In what was effectively the last kick of the first half after 5 minutes of added time, Uchenna Kanu scored a wonderful goal—a combination of good play and a fortuitous deflection. Cue the reactions from Nigerians halfway across the world.
By the second half, our ladies were amped. In the 65th minute, our star striker, Asisat Oshoala, was introduced to the pitch. You could hear the palpable silence in the stadium, almost as if the Australians could foretell the pain that was to come.
Osinachi Ohale put us ahead a minute later, despite getting a heavy knock in the process.
Oshoala tormented the Australian backline and got her reward in the 72nd minute after a mixup in the Australian defense allowed her to score a brilliant goal from a wide angle. Taking off her shirt in celebration may have earned her a yellow card, but the iconic celebration will live long in the memory of Nigerians.
[Asisat Oshoala of Nigeria celebrates after scoring her team’s third goal. (Photo by Justin Setterfield/Getty Images)]
Her goal made her the first African woman to score at three World Cups. She previously scored in 2019 and 2015. And while the Australians managed to pull one back deep into stoppage time, Nigeria, led by coach Randy Waldrum, emerged triumphant with three goals and three points.
3:2, Nigeria. FT.
The result leaves us at the top of the table and in a good position to make the next round. A draw in our last game against already-eliminated Ireland would be enough. This is remarkable, given the team’s issues leading up to the showpiece.
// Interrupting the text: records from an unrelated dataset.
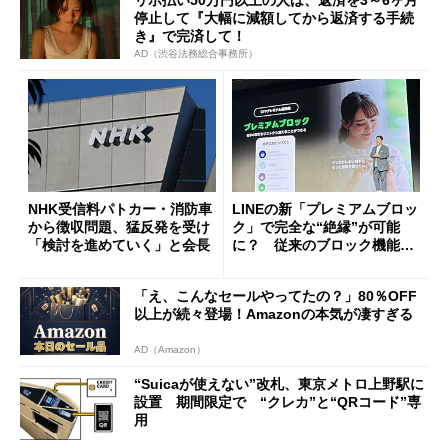
リボ払い50万円以上の人は、返済を3～6ヶ月
停止して『大幅に減額してから返済する手続
き』で完済して！
AD（渋谷法務総合事務所）
NHK受信料パトカー・消防車
LINEの新「プレミアムブロッ
から徴収問題、猛反発を受け
ク」で完全な“絶縁”が可能
「検討を進めていく」と会長
に？ 従来のブロック機能と
の決定的な違い
「え、こんなセールやってたの？」80％OFF
以上が続々登場！Amazonの本気が凄すぎる
AD（Amazon）
“Suicaが使えない”改札、東京メトロ上野駅に
設置 期間限定で “クレカ”と“QRコード”専
用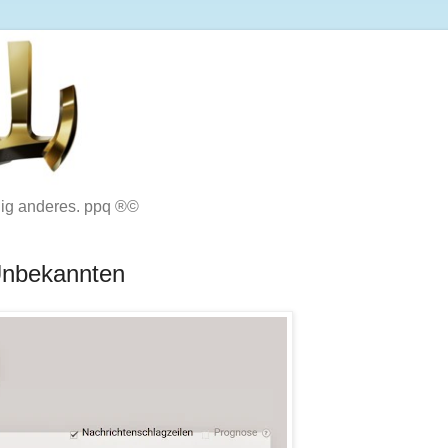
lig anderes. ppq ®©
 Unbekannten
Allegations of misappropriation, delayed payments, and a war of words between Waldrum and the Nigerian Football Federation (NFF) led many to fear the worst. But after a resilient showing against Olympic champion Canada, where we earned a point, there was some hope that the girls might be up to something, and they delivered in fine fashion.
Whatever they do going forward, the Super Falcons deserve our utmost respect for acting professionally and bringing joy to the faces of millions of Nigerians. As always, we will be cheering them on and hope they have fun doing what they do best.
Nigeria’s next match is on Monday, July 31, at 11 a.m.